DSCC465 Int. to Statistical Machine Learning Problem Set – 5

Questions
1) [20 points] Download the dataset called ‘country_information.xlsx’ that can be found under
the ‘Data’ tab on BlackBoard. Do the following:
a. [10 points] Provide a summary of what the dataset is about (around 100 words) by
checking the variable names.
b. [10 points] Excluding the ‘country’ column, apply 0-1 normalization on the numeric
columns. Save the resulting dataset as:
‘country_information_normalized.xlsx’ [Note: Do not forget to add the ‘country’ column
to the normalized dataset. For normalization, you can use a package.]
2) [20 points] Code the kmeans++ algorithm from scratch. For more information about the
individual steps of the algorithm, please check here:
https://en.wikipedia.org/wiki/K-means%2B%2B.
As input, your algorithm should take a numpy matrix or a pandas dataframe and a k value
that denotes the expected number of clusters. The output needs to be the labels associated
with feature vectors coming from your dataset.
Note: You are welcome to use pre-packaged algorithms to calculate distances and means. If
you need to pick a point randomly, please do the following:
i. Import the random package of Python.
ii. Set seed to 265 by running the following line: random.seed(265) [This should be
done at the very beginning of your code file, after importing the packages.]
iii. Run the following line: randrange(0,len(name_of_your_dataset),1).
Use the resulting the number as the index number for the data point that should be
randomly picked in different stages of the kmeans++ algorithm.

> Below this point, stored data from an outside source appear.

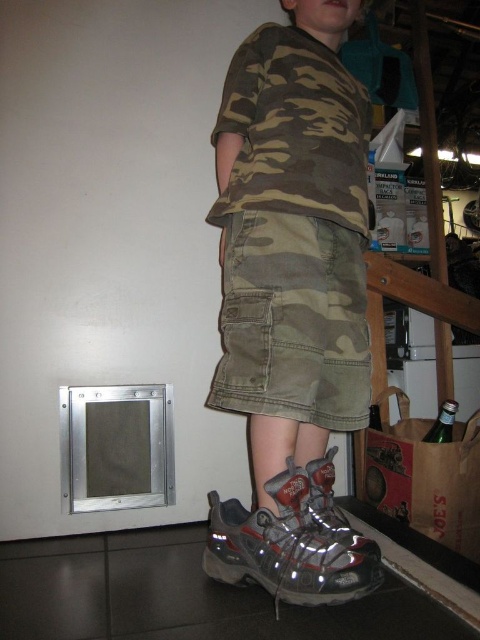 Question: Is camouflage fabric shirt at center behind metallic gray shoe at lower center?

Choices:
 (A) no
 (B) yes

Answer: (B)

Question: Is camouflage fabric shirt at center to the right of metallic gray shoe at lower center from the viewer's perspective?

Choices:
 (A) yes
 (B) no

Answer: (A)

Question: Which point is farther to the camera?

Choices:
 (A) (211, 515)
 (B) (321, 387)

Answer: (B)

Question: Is camouflage fabric shirt at center thinner than metallic gray shoe at lower center?

Choices:
 (A) yes
 (B) no

Answer: (B)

For the remainder of the analysis, use the ‘country_information_normalized.xlsx’ dataset you
created in Q1.
3) [20 points] Now, we will test the code we have written in Q2 and apply dimension reduction:
Specifically, do the following:
a. [10 points]. Set the random seed to 265 again (to (re-)guarantee the same initialization).

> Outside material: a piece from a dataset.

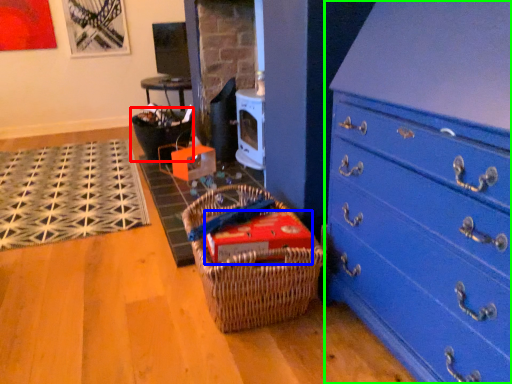 Question: Which is farther away from basket (highlighted by a red box)? storage box (highlighted by a blue box) or chest of drawers (highlighted by a green box)?

Choices:
 (A) storage box
 (B) chest of drawers

Answer: (B) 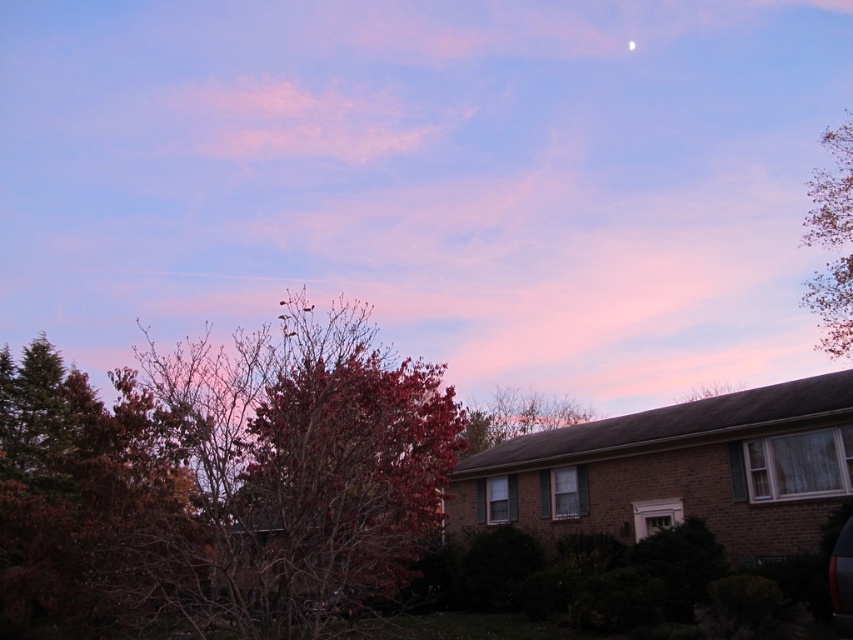 Is pink cotton candy cloud at upper center below leaves at upper center?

Set k = 6. Run your kmeans++ code on the ‘country_information_normalized.xlsx’ dataset
by excluding the ‘country’ column.
Record the labels. Attach the labels as a new column to your dataset by naming your new
variable as kmeans_label.
b. [10 points] Excluding the ‘country’ and ‘kmeans_label’ columns, run dimension reduction
(specifically PCA) on your dataset by using sklearn’s PCA function: https://scikitlearn.org/stable/modules/generated/sklearn.decomposition.PCA.html.
Spring 2022: Int. to Statistical Machine Learning University of Rochester
3
[Note: set n_components = 2 and random_state = 265. Other parameters
should be left as ‘default’.]. Add the new variables in your dataset as pca_dim_1 and
pca_dim_2.
For the next question, use the attached ‘visualization_code.py’ file.
4) [20 points] Now, let’s visualize the results, use the clustering labels to color our data points,
and present them in convex hulls. Run the code provided to you in the
‘visualization_code.py’ file. Change the name of the dataset where it says […]. Add the visual
to your .pdf submission.
Note: For this exercise, you will need to find and explore the required packages that will need
to be imported. The resulting plot should look (somewhat) similar to what is below (but, you
will have k = 6).
5) [20 points] Interpret the results (in around 300 words) by answering the following:
a. [5 points] Which countries seem to be similar? Why do you think these countries are
clustered together?
b. [5 points] If you run the kmeans++ algorithm more than once, do you think the results
will change?
c. [5 points] (Subjectively speaking) Do you think this is an accurate clustering of the
countries? Would the results change greatly if we had different social/economic
variables?
d. [5 points] Do you think PCA may have affected the results at all? In other words, if we had
a different number of principle components, would our visual interpretation be different?